In 2005, 2.5 million children were living with grandparents who were responsible for their care. By 2015, that number had risen to 2.9 million.

Child welfare officials say drug addiction, especially to opioids, is behind much of the rise in the number of grandparents raising their grandchildren, just as it was during the crack cocaine epidemic of the 1980s and '90s. An estimated 2.4 million people were addicted to opioids at last count.

Caseworkers in many states say a growing number of children are neglected or abandoned by parents who are addicted. That has forced them to take emergency steps to handle a growing crisis in foster care — and often to turn first to grandparents for help.

"Obviously, the numbers have grown because of the current national opioid epidemic," said Maria Moissades, who heads Massachusetts' Office of the Child Advocate. "You've got grandparents who thought they were going to spend their retirement fishing and traveling. Now they're raising [as many as] five grandkids."

Federal law requires that states consider placing children with relatives in order to receive foster care and adoption assistance. And grandmothers and grandfathers often are the first — and best — choice when state and local caseworkers have to take a child out of a home and find someone else to take custody, said Angela Sausser, executive director of the Public Children Services Association of Ohio, a coalition of public child safety agencies in the state.

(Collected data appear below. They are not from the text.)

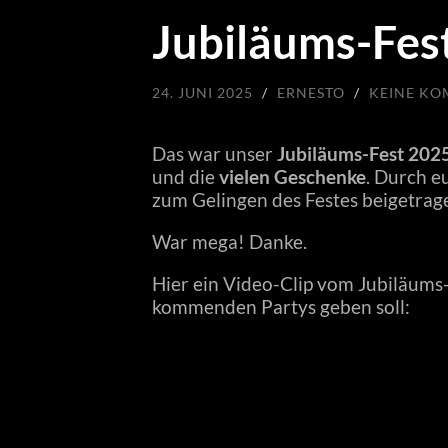
Jubiläums-Fes
24. JUNI 2025
/
ERNESTO
/
KEINE K
Das war unser
Jubiläums-Fest 202
und die
vielen Geschenke
. Durch 
zum Gelingen des Festes beigetrag
War mega! Danke.
Hier ein Video-Clip vom Jubiläums-
kommenden Partys geben soll: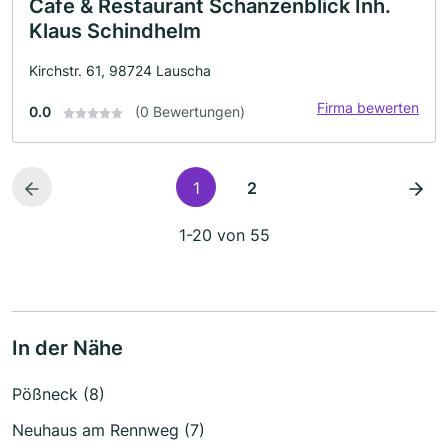
Cafe & Restaurant Schanzenblick Inh.
Klaus Schindhelm
Kirchstr. 61, 98724 Lauscha
Firma bewerten
0.0
(0 Bewertungen)
1
2
1-20 von 55
In der Nähe
Pößneck (8)
Neuhaus am Rennweg (7)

In some instances, caseworkers say, grandparents are also struggling with addictions. In Ohio, for instance, the opioid epidemic has grown so large that caseworkers sometimes have a hard time finding any relatives who can step up, said Kim Wilhelm, protective services administrator for Licking County Department of Job and Family Services.

For every child in foster care who has been placed with a relative, another 20 children are being raised by relatives outside the system, said Jaia Lent, deputy executive director of Generations United, a Washington, D.C.-based family research and advocacy group.

Many grandparents face a host of emotional and financial challenges in their renewed parenting role. Twenty-one percent of grandparents caring for grandchildren live below the poverty line, according to Generations United. About 39 percent are over 60 and 26 percent have a disability. And because many are not licensed in the system, they are not eligible for the same services and financial support as licensed foster parents.

"Can't y'all make it easier for grandparents? That's my request," said Dot Thibodeaux, founder of the grass-roots support group Grandparents Raising Grandchildren Information Center of Louisiana. "Most of us are on Social Security. When the family grows, the Social Security does not. You have to make do with whatever you were getting, and that's kind of hard."